This book is not an action-packed adventure, but when the action does happen, it grips you unexpectedly hard because of it and you realize how attached you’ve grown to this one character. And therein lies its brilliance: You care almost despite yourself, and for reasons that seem so flimsy on the surface, but run as deep as if it was your actual best friend in that scene.


In any given book, it’s either the characters who drive the plot, or the plot that changes the characters. You can choose one, or the other, or sometimes both, but whichever it is, it’s not the action that makes readers connect with and relate to the characters, it’s the emotional context. Subtlety is the name of the game. At least it is in my own writing.

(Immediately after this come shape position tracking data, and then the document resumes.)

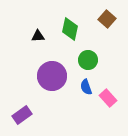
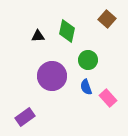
green diamond: moved 3 px left, 2 px down
purple rectangle: moved 3 px right, 2 px down
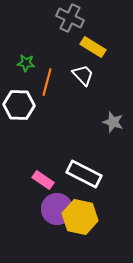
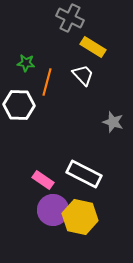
purple circle: moved 4 px left, 1 px down
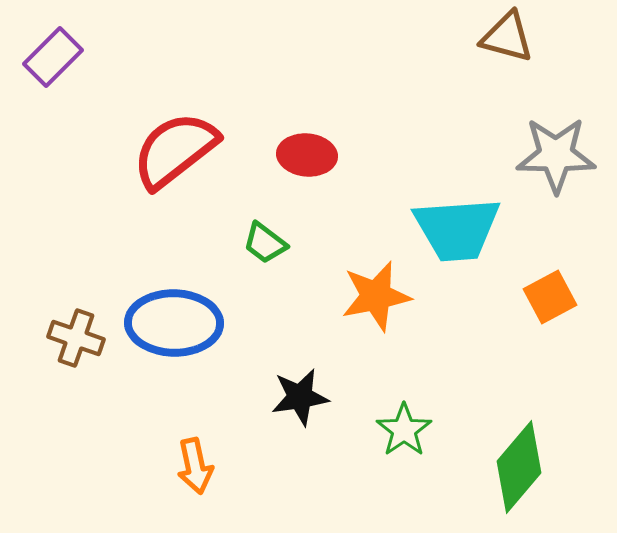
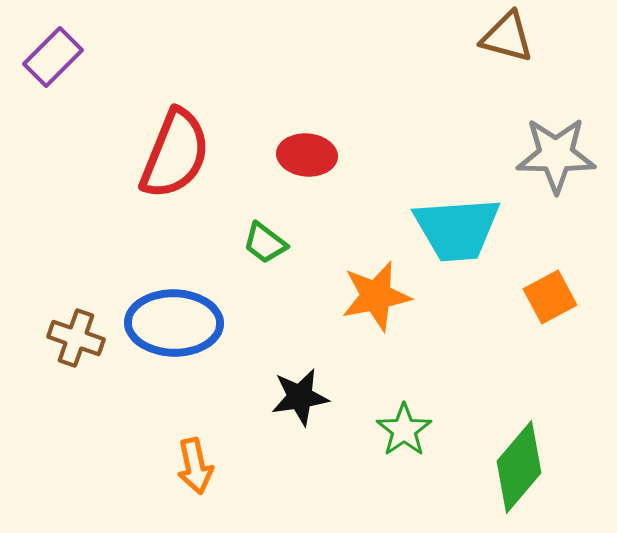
red semicircle: moved 4 px down; rotated 150 degrees clockwise
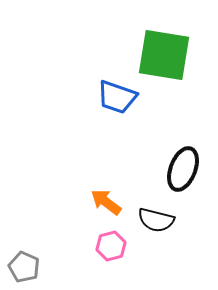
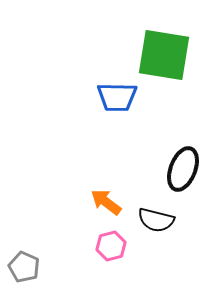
blue trapezoid: rotated 18 degrees counterclockwise
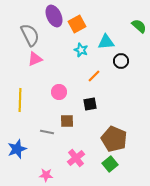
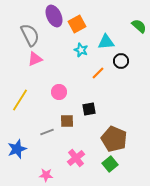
orange line: moved 4 px right, 3 px up
yellow line: rotated 30 degrees clockwise
black square: moved 1 px left, 5 px down
gray line: rotated 32 degrees counterclockwise
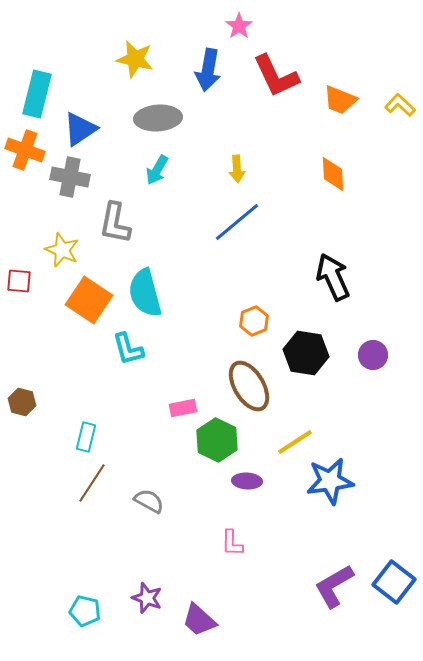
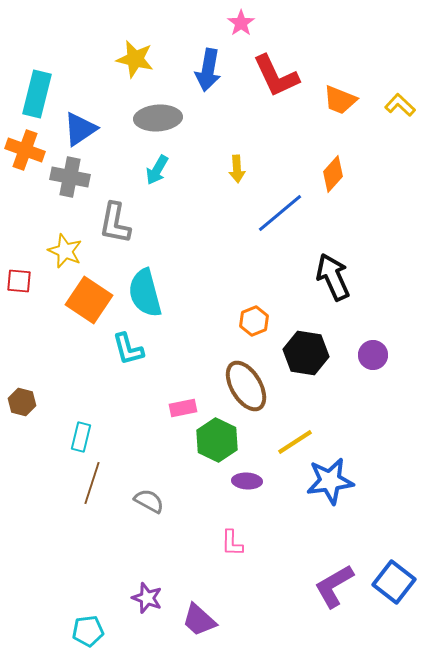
pink star at (239, 26): moved 2 px right, 3 px up
orange diamond at (333, 174): rotated 45 degrees clockwise
blue line at (237, 222): moved 43 px right, 9 px up
yellow star at (62, 250): moved 3 px right, 1 px down
brown ellipse at (249, 386): moved 3 px left
cyan rectangle at (86, 437): moved 5 px left
brown line at (92, 483): rotated 15 degrees counterclockwise
cyan pentagon at (85, 611): moved 3 px right, 20 px down; rotated 20 degrees counterclockwise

RECOMMENDATIONS FOR PLOT AND DIALOGUE

The Count of Monte Cristo by Alexandre Dumas

Have you read this one? Whether you say yes or no, you probably already know the story from somewhere. That’s how amazing it is. This book is not only well-written, it tells a story that sticks with you forever. It’s just so… big. It takes you to lots of different places, introduces lots of different characters, all of whom are in some way connected, but at the same time, it all centers around one man and his life. Edmond Dantes becomes the fulcrum on which all those lives turn. And they don’t even know it…

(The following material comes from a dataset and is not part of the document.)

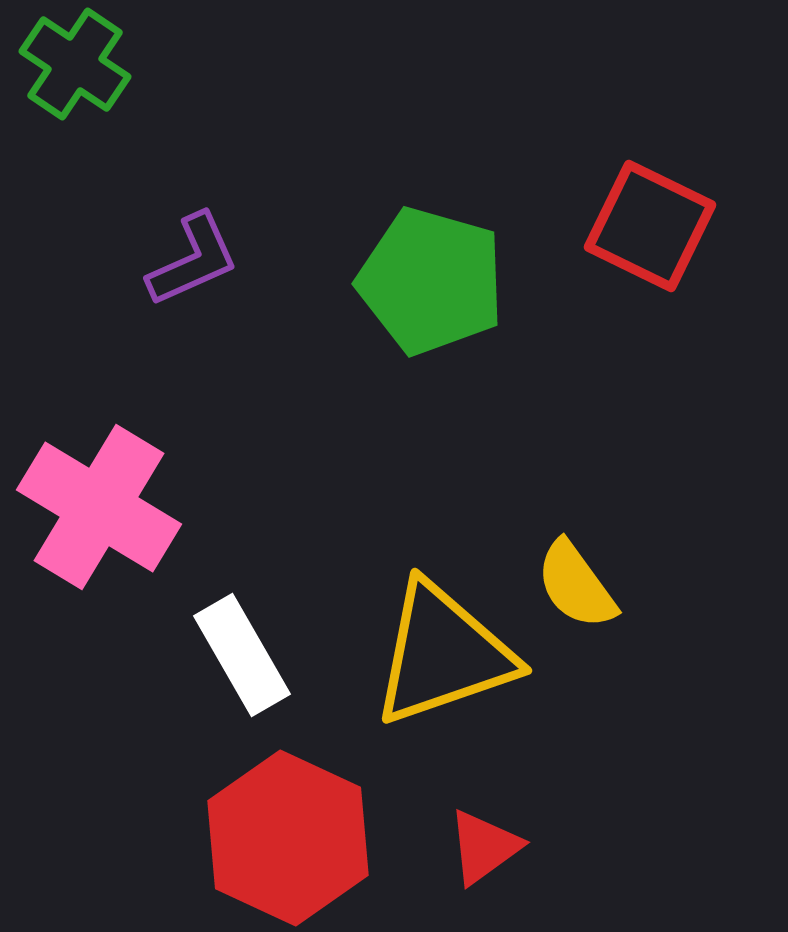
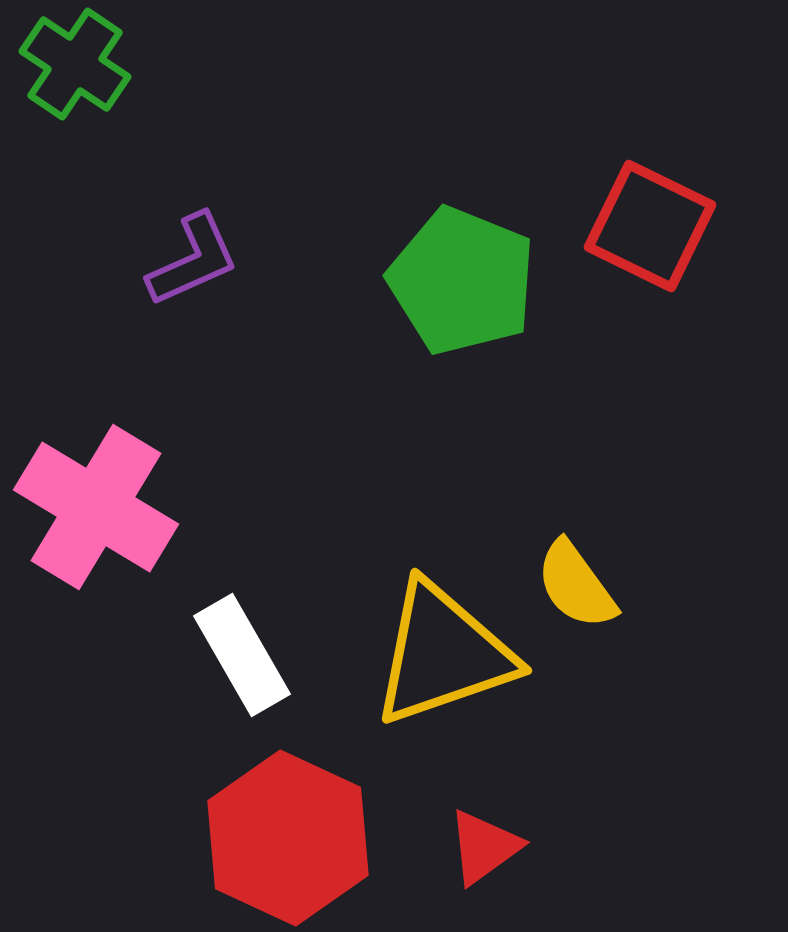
green pentagon: moved 31 px right; rotated 6 degrees clockwise
pink cross: moved 3 px left
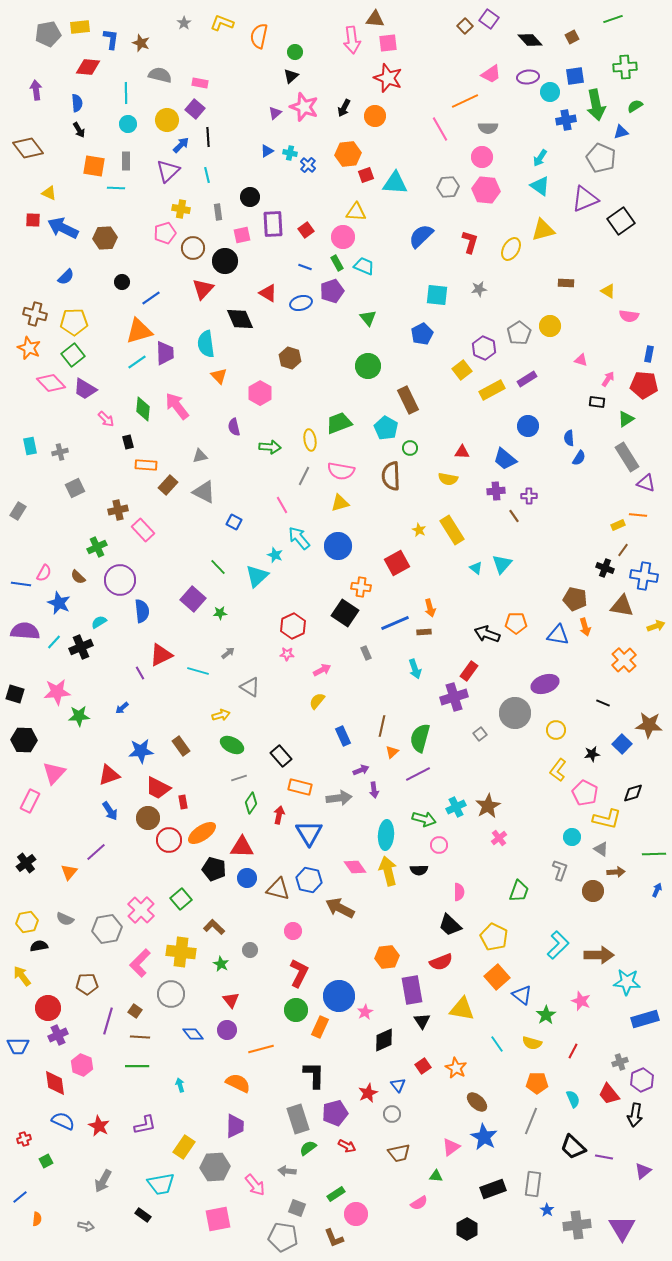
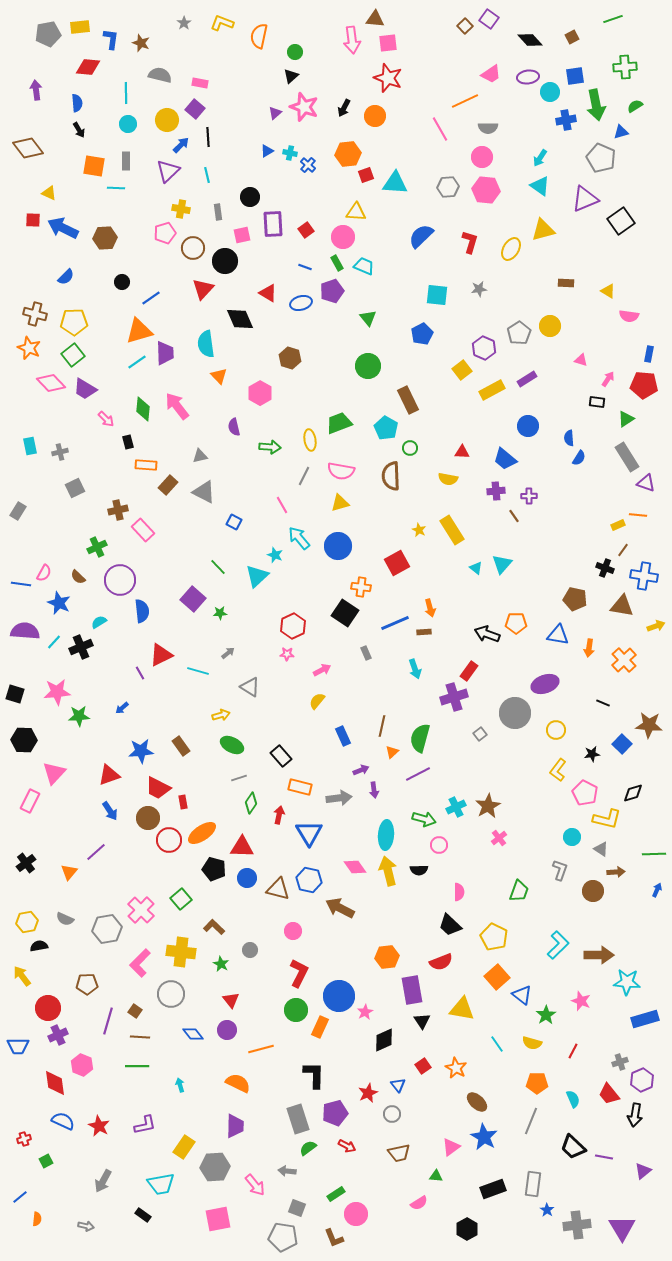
orange arrow at (585, 627): moved 4 px right, 21 px down; rotated 24 degrees clockwise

Seriously, if you haven’t read it yet, do. Take notes on how to tell a brilliant tale of love, pain, anguish, and revenge. Admire the genius of what Edmond has achieved and how. The behind-the-scenes machinations, the benevolence of his favor and the malice of his wrath. Absolutely nothing this man does is ever without an underlying reason. Whether it’s taking out a loan, or casually mentioning a medicinal tonic that can just as easily become a deadly poison.

This is a really long book, but it reads so quickly you don’t notice the page count. That’s brilliant story telling right there.

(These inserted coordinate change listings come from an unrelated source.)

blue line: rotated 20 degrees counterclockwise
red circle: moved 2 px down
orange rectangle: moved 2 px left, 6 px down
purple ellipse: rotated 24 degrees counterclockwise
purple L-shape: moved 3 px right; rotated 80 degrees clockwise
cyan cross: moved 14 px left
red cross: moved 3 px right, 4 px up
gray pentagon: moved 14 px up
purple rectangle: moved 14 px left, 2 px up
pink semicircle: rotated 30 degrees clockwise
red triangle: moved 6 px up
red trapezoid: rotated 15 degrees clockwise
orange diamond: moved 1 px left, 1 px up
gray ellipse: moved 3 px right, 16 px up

Dark Desires After Dusk by Kresley Cole

If you ask me who my favorite author is, right now, and for the last few years, it’s been Kresley Cole. She is a paranormal romance author and her books have never ever disappointed me. She has a singular gift for sarcasm and wit, and she brings that into her dialogue. A lot of times, writers adopt a very formal style with their dialogue which can come across stiff and unnatural. Ms. Cole writes the way people actually talk. And that can be a huge deal for a story, especially one set in present day(ish). You can see their conversations happening in real life, which makes the characters extremely relatable. Not only that, they’re also hilarious.

Dark Desires After Dusk might be my favorite of this entire series and it’s because of the hero, Cadeon Woede and his shameless sense of humor. This book is definitely worth reading, even if maybe you’re not really into paranormal romance. Just pay attention to the dialogue. I promise, you’ll appreciate the hell out of it. 😉 [just a bit of demon humor there]


I lumped the plot and dialogue in the same category because a great first chapter will hook a reader, but these two are what will keep them reading. If you don’t have your story plotted out properly, you will lose your readers in a heartbeat. They will spot plot holes from a mile away, and they may not be very forgiving. And dialogue is often times the hardest thing to get right. It requires a keen ear and a gift for listening. You need to be able to emulate natural speech from all walks of life in your chosen time period, but still make it relatable for readers in the here and now. But if you can do that, you’re halfway there. 


NOTICE ANYTHING WEIRD?

So now you’ve read the whole list. Notice anything special about it? Every single category has one classic and one contemporary title. There is a reason for that. The classics are, of course, classic for a reason, but if you’ve ever actually read them, you’ll know that not all of them are all that well-written or enjoyable (coughFrankensteincough). I think it’s because the stories and the message they convey transcend time, but the books themselves do not. Not everything written 100+ years ago will appeal to modern audiences. We can appreciate them in the context of their own time period, but sometimes they become more of an intellectual exercise, rather than something to savor for its own sake.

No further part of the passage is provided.